An early Facebook adopter explains why he left — and why he seeks an alternative.

I was a very early adopter of Facebook (2005-2006?). My then business partner’s daughter was a student and had sent me an invite. Until then I was a very active LiveJournal user, and she thought I’d like the features of Facebook. I did until the last few years.

Why did my opinion on Facebook change?

I’ve had my personal information compromised five times in since 2007. Once when my OPM file was hacked (which included my U.S. Defense Department Security file), and several other credit and financial security failures. Watching the testimony surrounding the virtually unfettered access that Facebook had given to third parties during the Cambridge Analytica hearings really brought it home to me that Facebook was careless and negligent with user data.

As news continued to develop and more and more was revealed about their business practices, it became very clear to me that Facebook was not a good corporate citizen, but was quite the opposite By using their targeting tools they were casually allowing unidentifiable parties to craft and curate the media and posts that users were exposed to. Given the practical ubiquity of Facebook in some peoples’ lives that influence was literally crafting the lens through which people viewed the world. While for most critical thinking people that’s probably not a huge risk, for vulnerable or easily-influenced individuals, that would serve as a fast track to exploitation or worse radicalization.

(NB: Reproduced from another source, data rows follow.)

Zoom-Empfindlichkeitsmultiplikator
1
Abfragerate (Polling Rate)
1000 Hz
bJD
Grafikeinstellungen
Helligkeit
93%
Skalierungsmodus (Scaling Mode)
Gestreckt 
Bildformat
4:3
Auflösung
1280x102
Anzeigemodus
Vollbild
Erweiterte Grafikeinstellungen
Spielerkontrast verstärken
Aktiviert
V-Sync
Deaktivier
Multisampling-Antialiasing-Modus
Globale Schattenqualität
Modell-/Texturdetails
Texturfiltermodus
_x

And, just like their security flaws, they are aware and complicit. Frankly, they don’t care about lack of privacy. To Facebook, it’s not a bug, it’s a feature.

My experiment

To really drive the point home, I conducted a simple unscientific experiment to see how many views certain posts were getting by including and excluding certain hot-button phrases and keywords. Over the course of that experiment, it became clear that they were throttling the exposure of those posts based on political keywords, again crafting a false reality for users.

Long and the short, they’re not good corporate citizens. They are a channel through which unknown and potentially nefarious players are quite literally crafting the way that people see the world. I realized that by continuing to participate, I’d only be helping perpetuate Facebook’s agenda.

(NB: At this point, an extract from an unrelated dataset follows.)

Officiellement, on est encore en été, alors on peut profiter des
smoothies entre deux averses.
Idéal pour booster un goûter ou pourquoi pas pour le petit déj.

So I deleted my account, and I continue to encourage others to do so.

Why I want an alternative

What’s been difficult about defecting? I miss the groups and communities. I’m a hobbyist brewer, blacksmith, musician, and artist, and I’m in a number of community clubs and gaming groups. Not being part of those Facebook groups has caused me to be far outside of the loop for much of the planning and coordination of events and gatherings, and to miss developing trends and conversations in my areas of interest.

Easily facilitating exchange of information for social clubs and event coordination tools are an essential aspect of the community experience of social media to me. Until a product can come in with some integrity but also the kind of ubiquity that Facebook, this will remain a glaring gap in my social media experience.

So I look forward to seeing and hearing more about Peer as it goes through the dev and release process, and and I’m happy to provide feedback about development as its development progresses.